MatminerFeatureGenerator

class mastml.feature_generators.MatminerFeatureGenerator(featurize_df, featurizer, composition_feature_types=['magpie', 'deml', 'matminer'], structure_feature_type='CoulombMatrix', remove_constant_columns=False, **kwargs)[source]

Bases: BaseGenerator

Class to wrap feature generator routines contained in the matminer package to more neatly conform to the MAST-ML working environment, and have all under a single class

Args:

featurize_df: (pd.DataFrame), input dataframe to be featurized. Needs to contain at least a column with chemical compositions or pymatgen Structure objects

featurizer: (str), type of featurization to conduct. Valid names are “composition” or “structure”

composition_feature_types: (list of str), if featurizer=’composition’, the type of composition-based features to include. Valid values are ‘magpie’, ‘deml’, ‘matminer’, ‘matscholar_el’, ‘megnet_el’

structure_feature_type: (str), if featurizer=’structure’, the type of structure-based featurization to conduct. See list below for valid names.

remove_constant_columns: (bool), whether or not to remove feature columns that are constant values. Default is False.

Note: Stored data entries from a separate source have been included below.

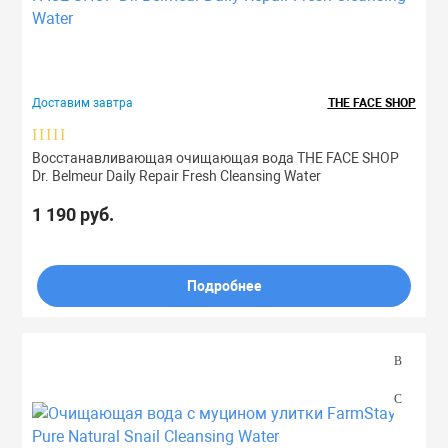
ля дома
Лосьоны
Спреи
Сыворотки
Мисты
Спреи
Доставим завтра
THE FACE SHOP
Маски
Сыворотки
Туши
Ноги
Бренд
Восстанавливающая очищающая вода THE FACE SHOP
Масла
Тоник
Руки
Dr. Belmeur Daily Repair Fresh Cleansing Water
Назначение
1 190 руб.
Мисты
Филлеры
Скрабы
Типы
Жирная
Подробнее
Очищающие ср
Шампуни
Зрелая
Комбинированная
Патчи
Эссенции
Нормальная
Проблемная
ы
Пилинги
Сухая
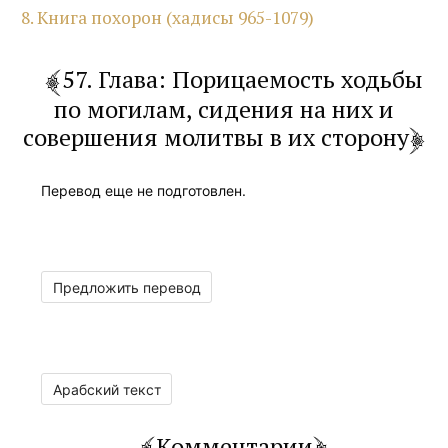
8. Книга похорон (хадисы 965-1079)
57. Глава: Порицаемость ходьбы
по могилам, сидения на них и
совершения молитвы в их сторону
Перевод еще не подготовлен.
Предложить перевод
Арабский текст
Комментарии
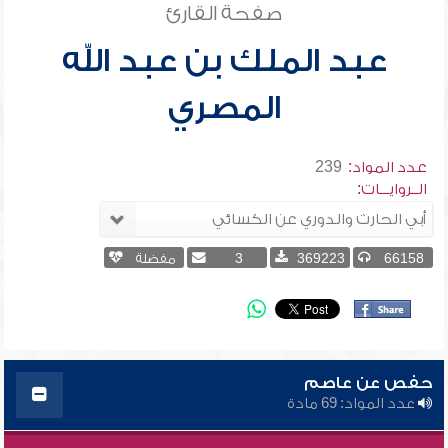
صفحة القارئ
عبد الملك بن عبد الله
المصري
عدد المواد:
239
الــروايـــات:
66158
369223
3
مفضلة
حفص عن عاصم
عدد المواد: 69 مادة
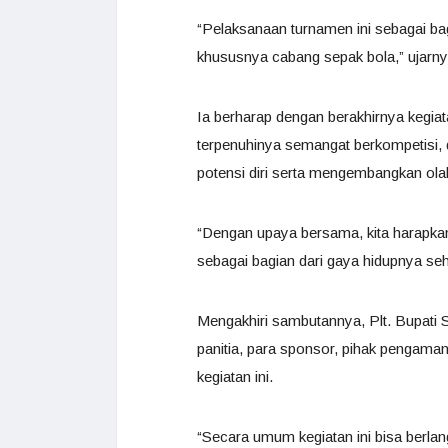
“Pelaksanaan turnamen ini sebagai b
khususnya cabang sepak bola,” ujarny
Ia berharap dengan berakhirnya kegia
terpenuhinya semangat berkompetisi,
potensi diri serta mengembangkan ola
“Dengan upaya bersama, kita harapk
sebagai bagian dari gaya hidupnya seh
Mengakhiri sambutannya, Plt. Bupati 
panitia, para sponsor, pihak pengaman
kegiatan ini.
“Secara umum kegiatan ini bisa berlan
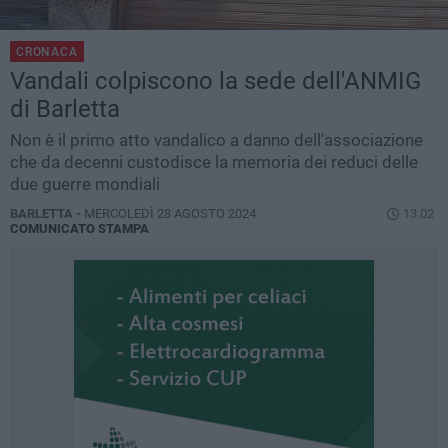
CRONACA
Vandali colpiscono la sede dell'ANMIG
di Barletta
Non è il primo atto vandalico a danno dell'associazione
che da decenni custodisce la memoria dei reduci delle
due guerre mondiali
BARLETTA -
MERCOLEDÌ 28 AGOSTO 2024
13.02
COMUNICATO STAMPA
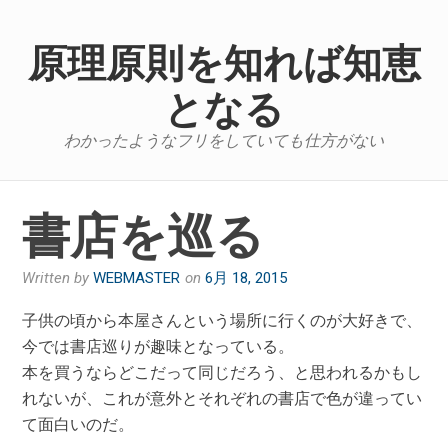
Skip
to
原理原則を知れば知恵
content
となる
わかったようなフリをしていても仕方がない
書店を巡る
Written by
WEBMASTER
on
6月 18, 2015
子供の頃から本屋さんという場所に行くのが大好きで、
今では書店巡りが趣味となっている。
本を買うならどこだって同じだろう、と思われるかもし
れないが、これが意外とそれぞれの書店で色が違ってい
て面白いのだ。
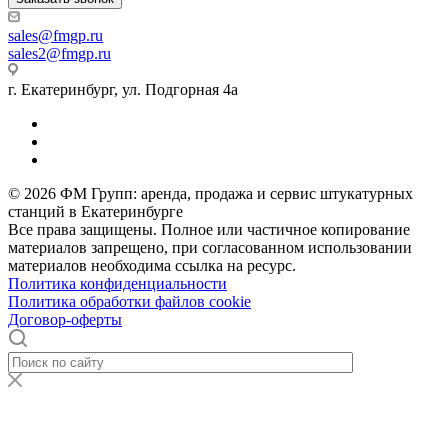
sales
@fmgp.ru
sales2@fmgp.ru
г. Екатеринбург, ул. Подгорная 4а
© 2026 ФМ Групп: аренда, продажа и сервис штукатурных
станций в Екатеринбурге
Все права защищены. Полное или частичное копирование
материалов запрещено, при согласованном использовании
материалов необходима ссылка на ресурс.
Политика конфиденциальности
Политика обработки файлов cookie
Договор-оферты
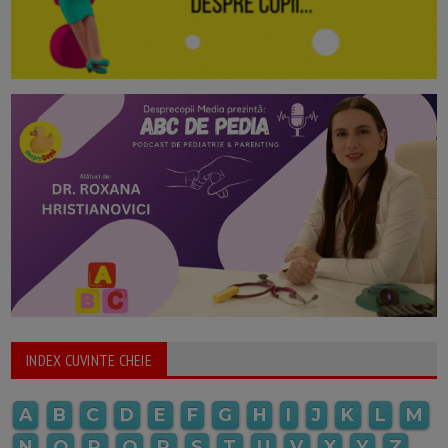
INDEX CUVINTE CHEIE
A
B
C
D
E
F
G
H
I
J
K
L
M
N
O
P
Q
R
S
T
U
V
X
Y
Z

kwargs: additional keyword arguments needed if structure based features are being made

Available structure featurizer types for structure_feature_types:

matminer.featurizers.structure [‘BagofBonds’, x ‘BondFractions’, x ‘ChemicalOrdering’, x ‘CoulombMatrix’, x ‘DensityFeatures’, x ‘Dimensionality’, x ‘ElectronicRadialDistributionFunction’, NEEDS TO BE FLATTENED ‘EwaldEnergy’, x, returns all NaN ‘GlobalInstabilityIndex’, x, returns all NaN ‘GlobalSymmetryFeatures’, x ‘JarvisCFID’, x ‘MaximumPackingEfficiency’, x ‘MinimumRelativeDistances’, x ‘OrbitalFieldMatrix’, x ‘PartialRadialDistributionFunction’, x ‘RadialDistributionFunction’, NEEDS TO BE FLATTENED ‘SineCoulombMatrix’, x ‘SiteStatsFingerprint’, x ‘StructuralComplexity’, x ‘StructuralHeterogeneity’, x ‘XRDPowderPattern’] x

matminer.featurizers.site [‘AGNIFingerprints’, ‘AngularFourierSeries’, ‘AseAtomsAdaptor’, ‘AverageBondAngle’, ‘AverageBondLength’, ‘BondOrientationalParameter’, ‘ChemEnvSiteFingerprint’, ‘ChemicalSRO’, ‘ConvexHull’, ‘CoordinationNumber’, ‘CrystalNN’, ‘CrystalNNFingerprint’, ‘Element’, ‘EwaldSiteEnergy’, ‘EwaldSummation’, ‘Gaussian’, ‘GaussianSymmFunc’, ‘GeneralizedRadialDistributionFunction’, ‘Histogram’, ‘IntersticeDistribution’, ‘LocalGeometryFinder’, ‘LocalPropertyDifference’, ‘LocalStructOrderParams’, ‘MagpieData’, ‘MultiWeightsChemenvStrategy’, ‘OPSiteFingerprint’, ‘SOAP’, ‘SimplestChemenvStrategy’, ‘SiteElementalProperty’, ‘VoronoiFingerprint’, ‘VoronoiNN’]

Methods:
fit: present for convenience and just passes through
Args:

X: (pd.DataFrame), the X feature matrix

Returns:

self

transform: generates new features and transforms to have new dataframe with generated features
Args:

X: (pd.DataFrame), the X feature matrix

Returns:

df: (pd.DataFrame), the transformed dataframe containing generated features

y: (pd.Series), the target y-data

generate_matminer_features: method to generate the composition or structure features of interest
Args:

X: (pd.DataFrame), the X feature matrix

Returns:

df: (pd.DataFrame), the transformed dataframe containing generated features

Methods Summary

fit(X[, y])

generate_matminer_features(X)

transform(X)

Methods Documentation

fit(X, y=None)[source]
generate_matminer_features(X)[source]
transform(X)[source]